He showed up early and had studied the menu before I'd arrived. He was impressed, and a bit surprised that I had managed to find this place -- it was not at all obvious to discover a restaurant like this on that street in that town. I listened to his enthusiastic response while swallowing my naïveté: he was older than his pictures -- much -- and he was wearing pants hiked up too high over his belly so that his ankles showed, and bad shoes, and a Member's Only jacket (bad enough) with "Sun Microsystems" printed over the chest, something he had gotten for free at a tech conference (immeasurably worse). He had old teeth and short, fleshy fingers. The fingers scared me a little.
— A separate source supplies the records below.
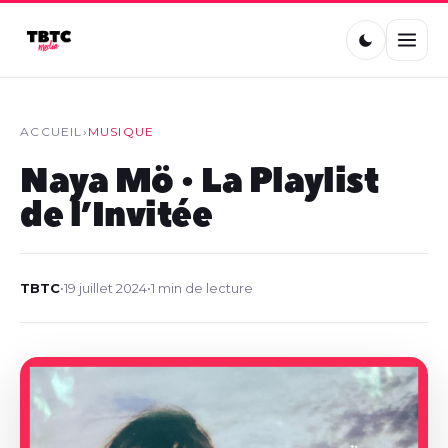
ACCUEIL
›
MUSIQUE
Naya Mö • La Playlist
de l’Invitée
TBTC
•
19 juillet 2024
•
1 min de lecture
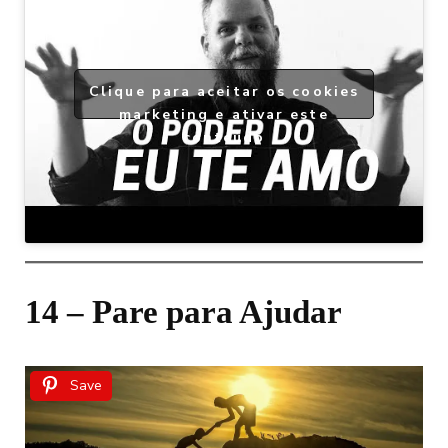
Clique para aceitar os cookies
marketing e ativar este
conteúdo
14 – Pare para Ajudar
Save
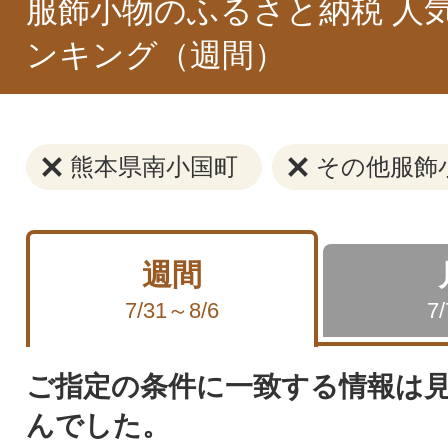
服飾小物のふるさと納税 人
ンキング（週間）
熊本県南小国町
その他服飾
週間
7/31～8/6
7
ご指定の条件に一致する情報は
んでした。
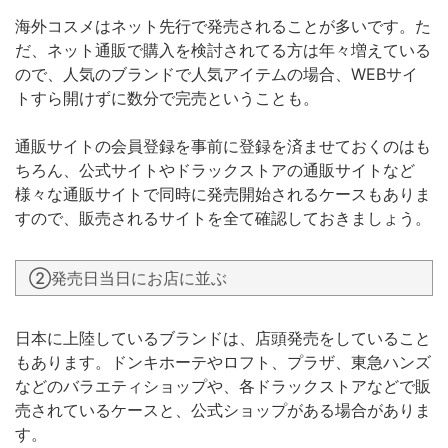
海外コスメはネット先行で発売されることが多いです。た
だ、ネット通販で購入を検討されてる方は年々増えている
ので、人気のブランドで人気アイテムの場合、WEBサイ
トすら開けずに数分で完売ということも。
通販サイトの会員登録を事前に登録を済ませておくのはも
ちろん、公式サイトやドラックストアの通販サイトなど
様々な通販サイトで同時に発売開始されるケースもありま
すので、販売されるサイトを全て確認しておきましょう。
②発売日当日にお店に並ぶ
日本に上陸しているブランドは、店頭発売をしていること
もあります。ドンキホーテやロフト、プラザ、東急ハンズ
などのバラエティショップや、各ドラックストアなどで販
売されているケースと、公式ショップがある場合がありま
す。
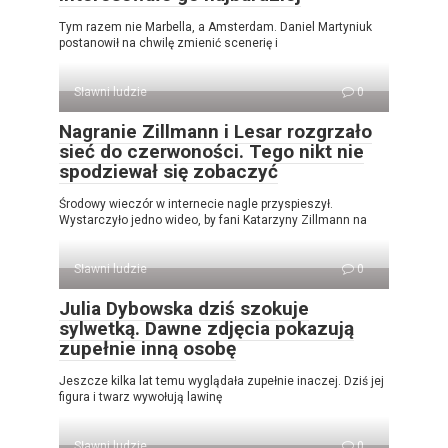
Tym razem nie Marbella, a Amsterdam. Daniel Martyniuk
postanowił na chwilę zmienić scenerię i
Sławni ludzie
0
Nagranie Zillmann i Lesar rozgrzało
sieć do czerwoności. Tego nikt nie
spodziewał się zobaczyć
Środowy wieczór w internecie nagle przyspieszył.
Wystarczyło jedno wideo, by fani Katarzyny Zillmann na
Sławni ludzie
0
Julia Dybowska dziś szokuje
sylwetką. Dawne zdjęcia pokazują
zupełnie inną osobę
Jeszcze kilka lat temu wyglądała zupełnie inaczej. Dziś jej
figura i twarz wywołują lawinę
Sławni ludzie
0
And lest you think the disappointment was one-sided, I saw the telltale flash in his eye when I showed up, too -- that momentary look of crestfallenness. I don't know what he hoped I was, but I wasn't it, either.
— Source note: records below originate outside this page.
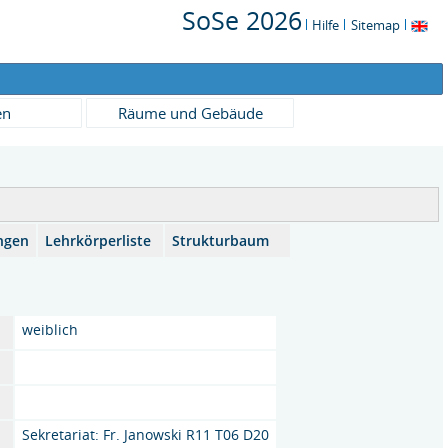
SoSe 2026
Hilfe
Sitemap
en
Räume und Gebäude
ngen
Lehrkörperliste
Strukturbaum
weiblich
Sekretariat: Fr. Janowski R11 T06 D20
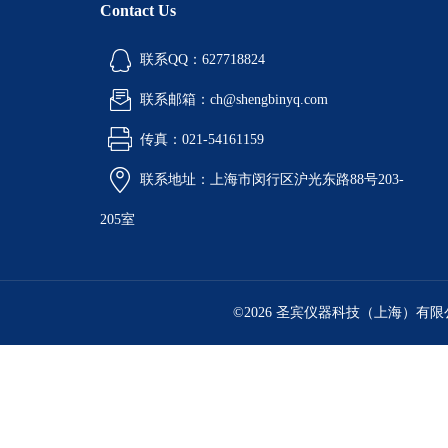
Contact Us
联系QQ：627718824
联系邮箱：ch@shengbinyq.com
传真：021-54161159
联系地址：上海市闵行区沪光东路88号203-
205室
©2026 圣宾仪器科技（上海）有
We made the best of the evening, trying to find things to talk about that would eat up time. I ate more than I should have, just to keep my mouth full. Despite the awkwardness, he was smitten by the end of the evening; I was not.
When the conversation turned to relationships, we both revealed more than was wise -- isn't it the first rule of dating that you never talk about your ex? -- but we were two people consumed by pain and bitterness. Mine was so fresh, his rancid. In the wake of the breakup I felt like such a failure, and I told him so. I think he heard in my confession a confirmation of what he wanted so much to be true: that it was his ex-wife who had failed him, as women do. I bristled. No matter what the circumstances of a breakup, I said, it's inevitable to feel you stumbled. It has nothing to do with who actually was at fault.
He squeezed my hand with his fleshy fingers, a gesture that I know was supposed to comfort me but which repulsed me instead.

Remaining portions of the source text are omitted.